2003 yılında basketbola başladığı yer olan karşıyaka'da oyunculuk yaşamını noktalamıştır. hali hazırda aynı takımda genel menajerlik görevini sürdürmektedir.

rüçhan tamsöz

gidiyorum bu
efsane eczacıbaşı kadrosu içerisinde basketbol dünyasına merhaba diyen ve 1997-2000 yılları arasında beşiktaş forması giymiş olan kadim şutör/ideal iki numara. gününde olursa kendisini savunan kişiye "bir ihtimal daha var o da ölmek mi dersin. söyle canım ne dersin?" isimli veciz eseri rahatlıkla söyletebilme yeteneğine sahipken, havasını yakalayamadığı maçlarda izleyenlerin tırnaklarını yediği vakidir.
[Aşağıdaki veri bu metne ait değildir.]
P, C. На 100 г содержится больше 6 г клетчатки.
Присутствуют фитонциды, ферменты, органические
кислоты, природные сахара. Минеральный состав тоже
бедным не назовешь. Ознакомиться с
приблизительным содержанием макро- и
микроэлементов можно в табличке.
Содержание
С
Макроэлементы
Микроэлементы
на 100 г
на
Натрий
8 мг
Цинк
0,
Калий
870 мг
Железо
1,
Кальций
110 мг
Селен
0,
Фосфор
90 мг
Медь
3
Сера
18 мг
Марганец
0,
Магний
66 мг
2001 yılında mydonose kolejliler formasıyla kariyerini noktalamıştır.

ömer saybir

gidiyorum bu
profesyonel kariyerine 1980-1981 sezonunda beşiktaş formasıyla başlayan, üç sezon beşiktaş'ta oynadıktan sonra sırasıyla efes pilsen, paşabahçe, galatasaray, oyak renault, kayseri meysuspor formalarını terleten, 1995-1996 sezonunda yeniden beşiktaş'a dönen ve en son 1996-1997 sezonunda itü forması ile izlediğim 1961 doğumlu eski basketbolcu, pivot. tek kollu canavar.

hüsnü çakırgil

gidiyorum bu
1994-1995 sezonunda bir fenerbahçe - beşiktaş maçı esnasında tam üçlüğe kalkarken beşiktaş tribününden bir taraftarın "ağabey sendeki bıyık bende olacak bir dakika düşünmem beşiktaş'ta oynarım" demesi üzerine duygulanarak hatalı yürüme yapıp 1995 yılında beşiktaş basketbol takımına transfer olma kararı ile birlikte 1995-1997 yılları arasında (b: ahmet fetgeri spor salonu)'nu rakiplere dar eden selvi boylum.
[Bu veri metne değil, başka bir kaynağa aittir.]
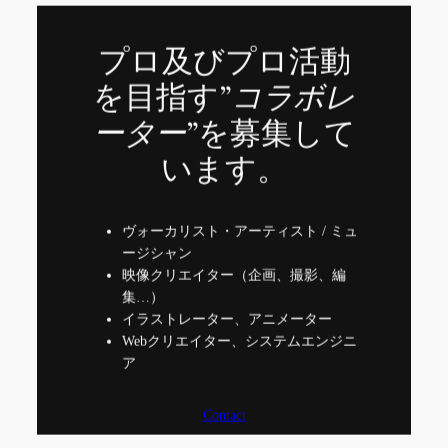
プロ及びプロ活動
を目指す”
コラボレ
ーター
”を募集して
います。
ヴォーカリスト・アーティスト / ミュ
ージシャン
映像クリエイター（企画、撮影、編
集…）
イラストレーター、アニメーター
Webクリエイター、システムエンジニ
ア
Contact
peki hüsnü üzerinden oynanacak hücum setleri nasıl çizilirdi? arzedeyim sayın abim. top, oyun kurucu eşliğinde rakip yarı alana taşınır, pota altına indirilir, pota altına ikili sıkıştırma geldiği anda beşiktaş'ın o zaman ki beş numarası - isteğe göre (b: joe wylie), (b: james bryson)- topu boş durumdaki hüsnü'ye çıkarır veeeeee perde. hüsnü önce bir topu kavrar, yavaşça kollarını yukarı kaldırıp şut için pozisyon alır, suratını "ya şimdi topu aldık ama atsam mııııı atmasam mıııı, kim uğraşacak şimdi yahu, ne yapsam ki acaba" dercesine mahzunlaştırır, zannedersiniz ki birazdan (b: özdemir asaf)'tan bir dörtlük okuyacak. neyse hücum süremizin dolmasına beş saniye kala şutu atmaya karar verir. top süzülür süzülür süzülür... süre tam dolarken filenin cofff sesi kulaklarımızda ünlenir. (b: ihsan bayülken)'in beşiktaşı çalıştırdığı yıllarda yardımcı koçluk yapmışlığı da vardır.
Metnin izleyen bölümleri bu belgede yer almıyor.